Fraud detection that intelligently assesses the risks and adapts accordingly using good judgement throughout the process. Empowers your entire organisation in actively fighting fraud on all fronts. Provides a safer cyber environment, allowing your employees to work with more confidence.
Assesses the likelihood and impact of the content of any messages or emails received and provides a simple fraud risk score (0-250) to help employees to be able to act decisively. Simplifies the entire process as opposed to more complicated analysis that might confuse employees.
Provides the facility to quickly identify and scan any suspicious text messages/emails that might seem to even be originating from someone within your organisation or a trusted customer. SenseText as an extra layer of security helps to detect any potential risks and advises on the best course of action.
Going beyond just detection and promoting a proactive approach fraud prevention strategy by creating lists of action points and providing employees with input when fraud is suspected. When there seems to be something wrong, SenseText is not content with just leaving the matter completely in the hands of the employee but provides additional assistance by indicating what the employee should do next.
Dives deep into any data provided, analysing thousands of data points along the way when running fraud detection algorithms. Compares data points to provide a unique insight and accurately predicts the likelihood of fraud.
Fraud detection that keeps getting better with time. The model learns, unlearns, adjusts and adapts rules of fraud detection based on feedback and operational experience. SenseText actively uses a combination of supervised and unsupervised learning when detecting fraud.
Uses natural language processing technology to analyse and understand the contents of messages. Product architecture based on Platform 2 which enables a deeper
understanding of the parts of speech used in the potentially fraudulent text. As the type of nouns, verbs and adjectives used may likely indicate the likelihood of fraud.
Takes advantage of our database which can sufficiently detect numerous types of fraud and allows the end-user to push the boundaries of fraud detection by building their own database using the custom model. The pairing of a custom database with our database significantly plugs any gaps in the detection grid.

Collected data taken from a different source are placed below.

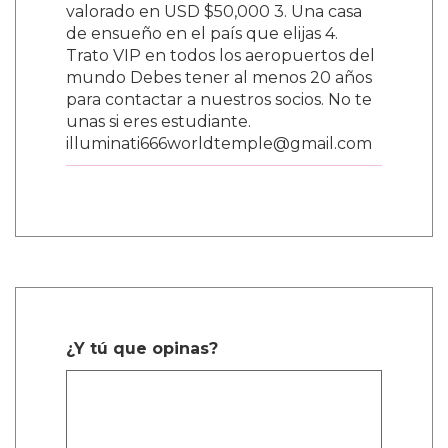
valorado en USD $50,000 3. Una casa
de ensueño en el país que elijas 4.
Trato VIP en todos los aeropuertos del
mundo Debes tener al menos 20 años
para contactar a nuestros socios. No te
unas si eres estudiante.
illuminati666worldtemple@gmail.com
¿Y tú que opinas?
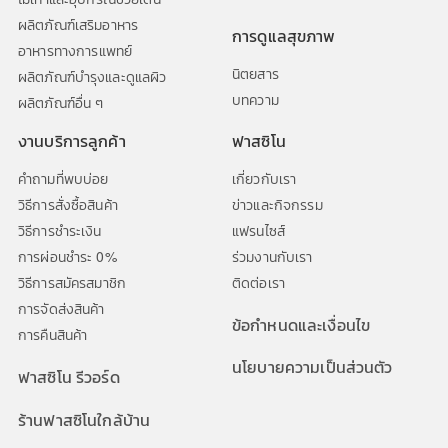
ผลิตภัณฑ์เสริมอาหาร
การดูแลสุขภาพ
อาหารทางการแพทย์
นิตยสาร
ผลิตภัณฑ์บำรุงและดูแลผิว
บทความ
ผลิตภัณฑ์อื่น ๆ
งานบริการลูกค้า
ฟาสซิโน
คำถามที่พบบ่อย
เกี่ยวกับเรา
วิธีการสั่งซื้อสินค้า
ข่าวและกิจกรรม
วิธีการชำระเงิน
แฟรนไซส์
การผ่อนชำระ 0%
ร่วมงานกับเรา
วิธีการสมัครสมาชิก
ติดต่อเรา
การจัดส่งสินค้า
ข้อกำหนดและเงื่อนไข
การคืนสินค้า
นโยบายความเป็นส่วนตัว
ฟาสซิโน รีวอร์ด
ร้านฟาสซิโนใกล้บ้าน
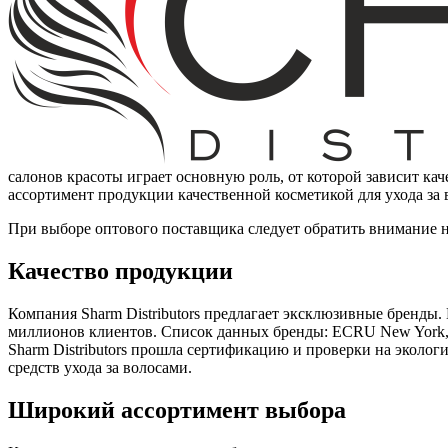
салонов красоты играет основную роль, от которой зависит ка
ассортимент продукции качественной косметикой для ухода за
При выборе оптового поставщика следует обратить внимание н
Качество продукции
Компания Sharm Distributors предлагает эксклюзивные бренды
миллионов клиентов. Список данных бренды: ECRU New York, 
Sharm Distributors прошла сертификацию и проверки на эколог
средств ухода за волосами.
Широкий ассортимент выбора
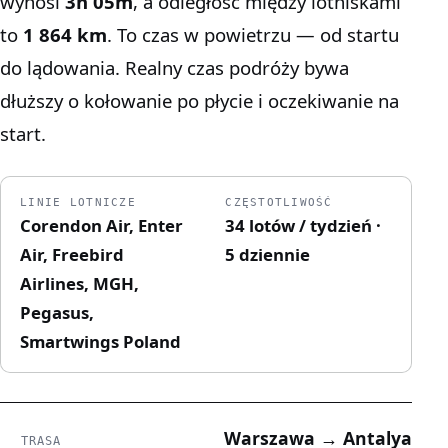
wynosi
3h 05m
, a odległość między lotniskami
to
1 864 km
. To czas w powietrzu — od startu
do lądowania. Realny czas podróży bywa
dłuższy o kołowanie po płycie i oczekiwanie na
start.
LINIE LOTNICZE
CZĘSTOTLIWOŚĆ
Corendon Air, Enter
34 lotów / tydzień ·
Air, Freebird
5 dziennie
Airlines, MGH,
Pegasus,
Smartwings Poland
Warszawa → Antalya
TRASA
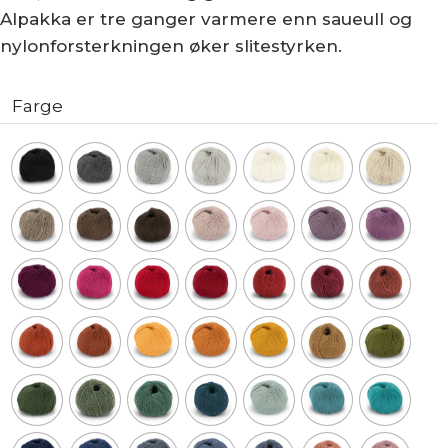
Alpakka er tre ganger varmere enn saueull og
nylonforsterkningen øker slitestyrken.
Farge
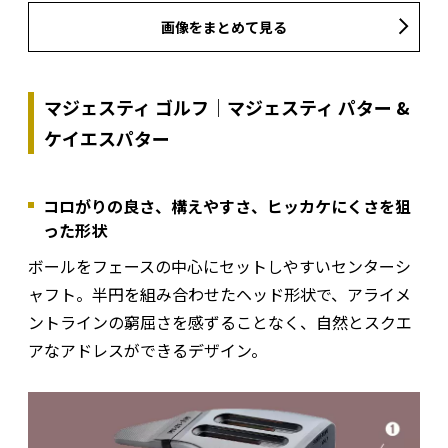
画像をまとめて見る
マジェスティ ゴルフ｜マジェスティ パター &
ケイエスパター
コロがりの良さ、構えやすさ、ヒッカケにくさを狙
った形状
ボールをフェースの中心にセットしやすいセンターシ
ャフト。半円を組み合わせたヘッド形状で、アライメ
ントラインの窮屈さを感ずることなく、自然とスクエ
アなアドレスができるデザイン。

Automated fraud threshold which when enabled applies the principles of risk appetite lowering or increasing the fraud detection threshold accordingly. Uses statistics to decide when to be more cautious and when to be more risk-averse. In the future, after learning from the end-user SenseText will provide the full ability to be more risk-averse when an important transaction is coming up, during a company takeover or when a breach is predicted.
To clearly present the results of occasionally complex fraud data, SenseText uses fraud graphs that can be further manipulated and easy to understand gauges to present data in a clear, easy-to-understand manner. Data can be further sorted, filtered and edited.